▸ THE PROBLEM
Search the records that follow and extract every line containing the string "Frankfort".

▸ GIVEN INFORMATION
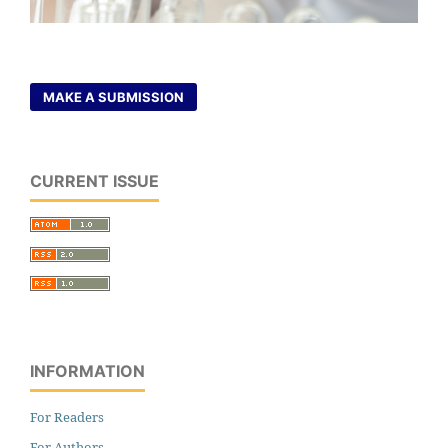
MAKE A SUBMISSION
CURRENT ISSUE
INFORMATION
For Readers
For Authors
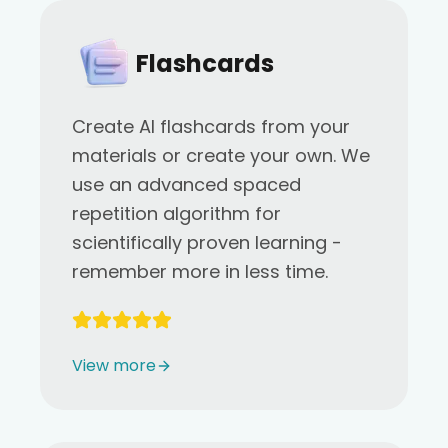
Flashcards
Create AI flashcards from your
materials or create your own. We
use an advanced spaced
repetition algorithm for
scientifically proven learning -
remember more in less time.
View more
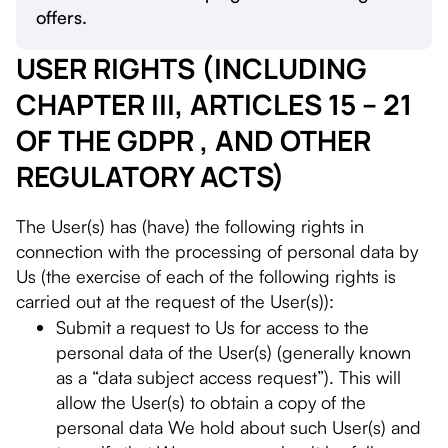
offers.
USER RIGHTS (INCLUDING
CHAPTER III, ARTICLES 15 – 21
OF THE GDPR , AND OTHER
REGULATORY ACTS)
The User(s) has (have) the following rights in
connection with the processing of personal data by
Us (the exercise of each of the following rights is
carried out at the request of the User(s)):
Submit a request to Us for access to the
personal data of the User(s) (generally known
as a “data subject access request”). This will
allow the User(s) to obtain a copy of the
personal data We hold about such User(s) and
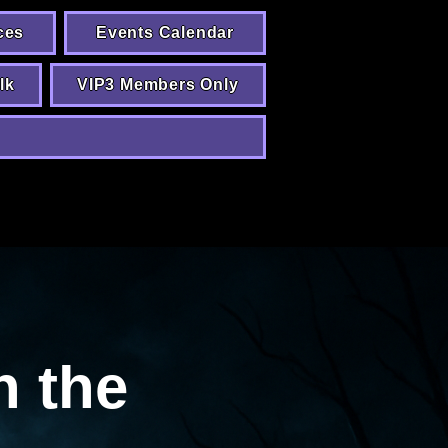
ces
Events Calendar
lk
VIP3 Members Only
n the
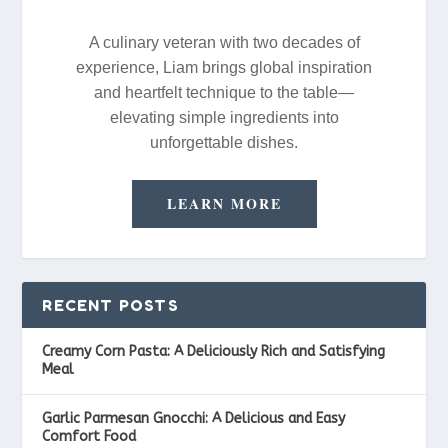
A culinary veteran with two decades of
experience, Liam brings global inspiration
and heartfelt technique to the table—
elevating simple ingredients into
unforgettable dishes.
LEARN MORE
RECENT POSTS
Creamy Corn Pasta: A Deliciously Rich and Satisfying
Meal
Garlic Parmesan Gnocchi: A Delicious and Easy
Comfort Food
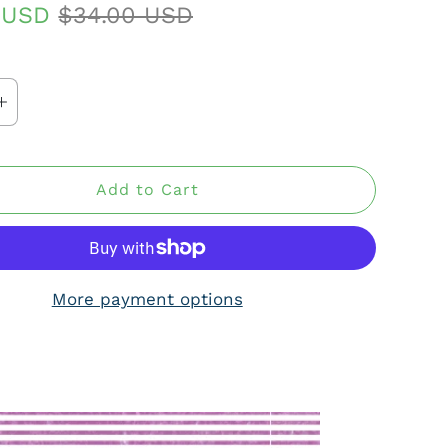
0 USD
$34.00 USD
Add to Cart
More payment options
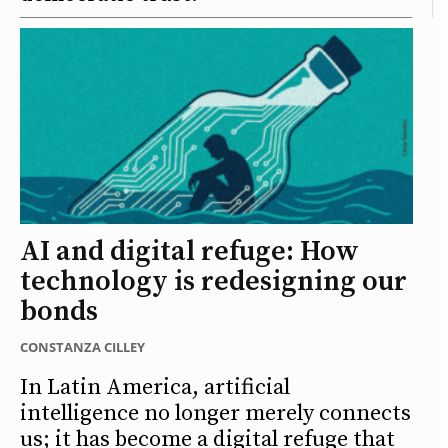
AI and digital refuge: How
technology is redesigning our
bonds
CONSTANZA CILLEY
In Latin America, artificial
intelligence no longer merely connects
us; it has become a digital refuge that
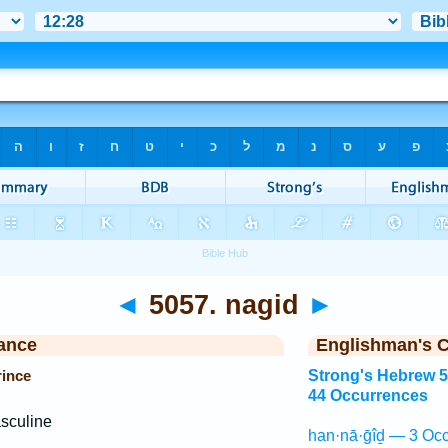
◄
5057. nagid
►
ance
Englishman's 
rince
Strong's Hebrew 
44 Occurrences
sculine
han·nā·ḡîḏ — 3 Occ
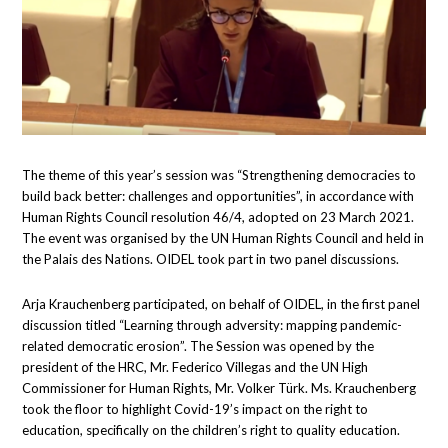
The theme of this year’s session was “Strengthening democracies to
build back better: challenges and opportunities”, in accordance with
Human Rights Council resolution 46/4, adopted on 23 March 2021.
The event was organised by the UN Human Rights Council and held in
the Palais des Nations. OIDEL took part in two panel discussions.
Arja Krauchenberg participated, on behalf of OIDEL, in the first panel
discussion titled “Learning through adversity: mapping pandemic-
related democratic erosion”. The Session was opened by the
president of the HRC, Mr. Federico Villegas and the UN High
Commissioner for Human Rights, Mr. Volker Türk. Ms. Krauchenberg
took the floor to highlight Covid-19’s impact on the right to
education, specifically on the children’s right to quality education.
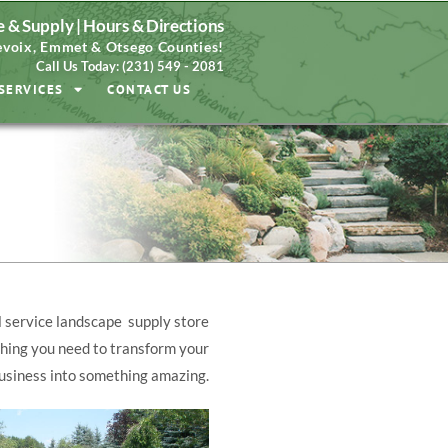
 & Supply |
Hours & Directions
voix, Emmet & Otsego Counties!
Call Us Today: (231) 549 - 2081
SERVICES
CONTACT US
l service landscape supply store
hing you need to transform your
usiness into something amazing.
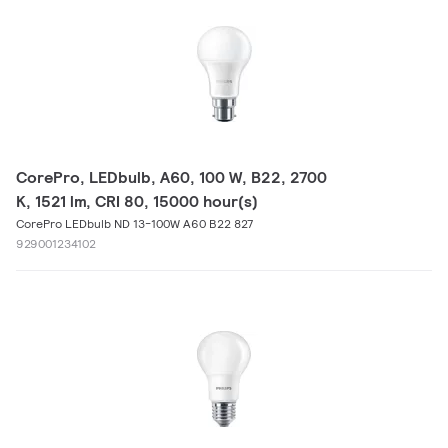
CorePro, LEDbulb, A60, 100 W, B22, 2700
K, 1521 lm, CRI 80, 15000 hour(s)
CorePro LEDbulb ND 13-100W A60 B22 827
929001234102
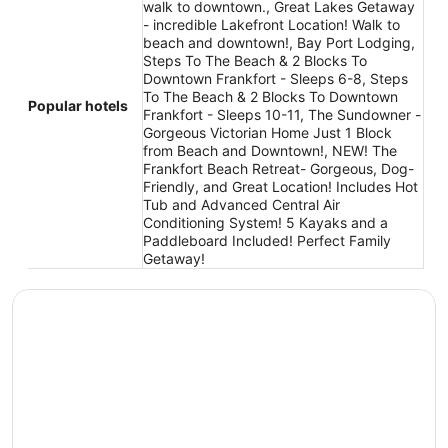
walk to downtown., Great Lakes Getaway
- incredible Lakefront Location! Walk to
beach and downtown!, Bay Port Lodging,
Steps To The Beach & 2 Blocks To
Downtown Frankfort - Sleeps 6-8, Steps
To The Beach & 2 Blocks To Downtown
Popular hotels
Frankfort - Sleeps 10-11, The Sundowner -
Gorgeous Victorian Home Just 1 Block
from Beach and Downtown!, NEW! The
Frankfort Beach Retreat- Gorgeous, Dog-
Friendly, and Great Location! Includes Hot
Tub and Advanced Central Air
Conditioning System! 5 Kayaks and a
Paddleboard Included! Perfect Family
Getaway!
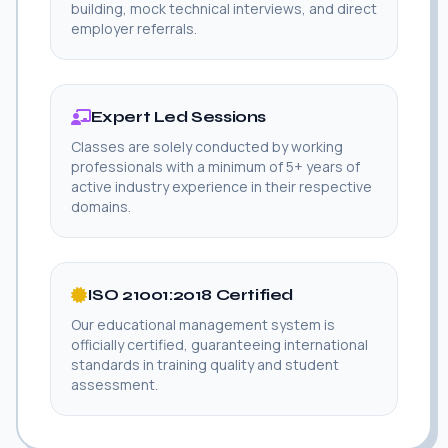
building, mock technical interviews, and direct
employer referrals.
Expert Led Sessions
Classes are solely conducted by working
professionals with a minimum of 5+ years of
active industry experience in their respective
domains.
ISO 21001:2018 Certified
Our educational management system is
officially certified, guaranteeing international
standards in training quality and student
assessment.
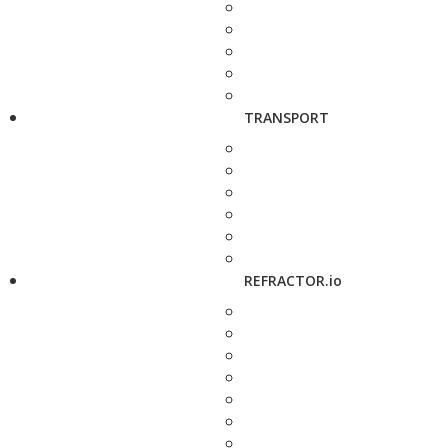
TRANSPORT
REFRACTOR.io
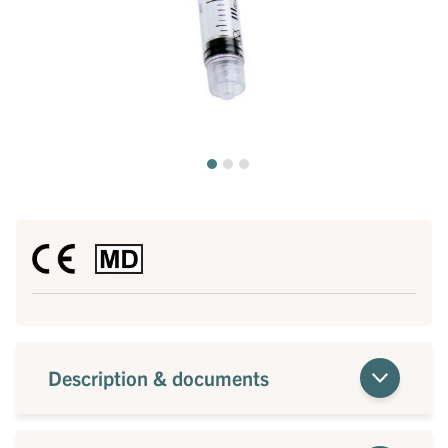
Description & documents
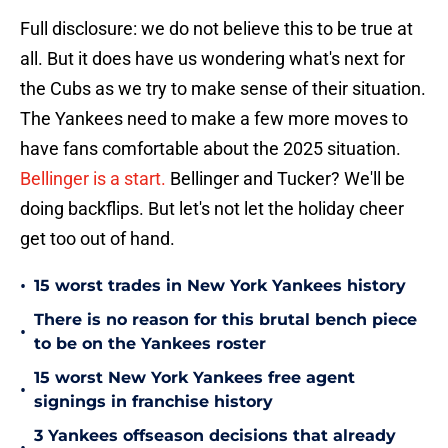
Full disclosure: we do not believe this to be true at
all. But it does have us wondering what's next for
the Cubs as we try to make sense of their situation.
The Yankees need to make a few more moves to
have fans comfortable about the 2025 situation.
Bellinger is a start.
Bellinger and Tucker? We'll be
doing backflips. But let's not let the holiday cheer
get too out of hand.
•
15 worst trades in New York Yankees history
There is no reason for this brutal bench piece
•
to be on the Yankees roster
15 worst New York Yankees free agent
•
signings in franchise history
3 Yankees offseason decisions that already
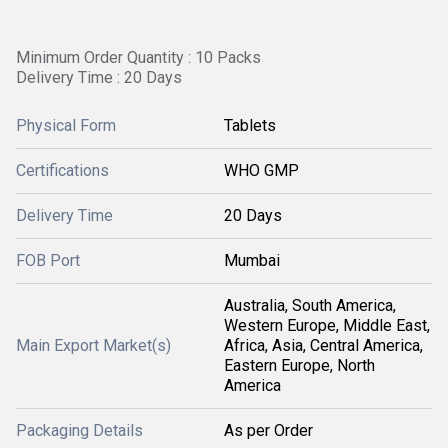
Minimum Order Quantity : 10 Packs
Delivery Time : 20 Days
Physical Form
Tablets
Certifications
WHO GMP
Delivery Time
20 Days
FOB Port
Mumbai
Australia, South America,
Western Europe, Middle East,
Main Export Market(s)
Africa, Asia, Central America,
Eastern Europe, North
America
Packaging Details
As per Order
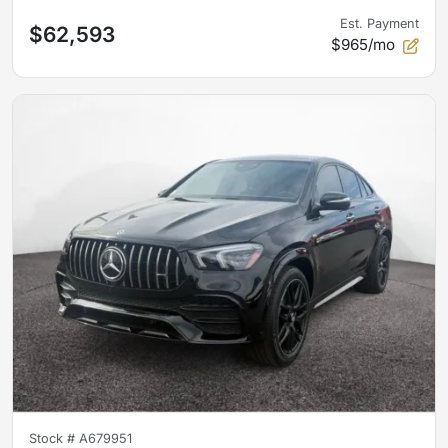
Est. Payment
$62,593
$965/mo
Stock #
A679951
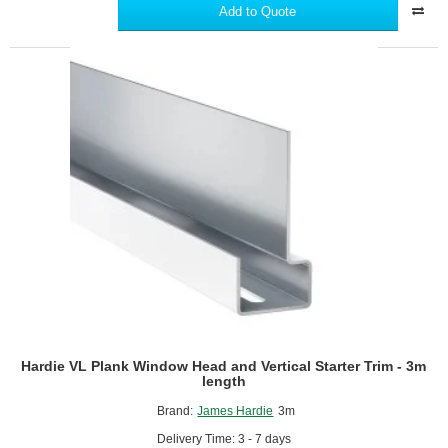
Window
Add to Quote
Reveal
Trim
-
3m
length
Hardie VL Plank Window Head and Vertical Starter Trim - 3m
length
Brand:
James Hardie
3m
Delivery Time: 3 - 7 days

▸ SOLUTION FOR THIS PROBLEM
Downtown Frankfort - Sleeps 6-8, Steps
Frankfort - Sleeps 10-11, The Sundowner -
Frankfort Beach Retreat- Gorgeous, Dog-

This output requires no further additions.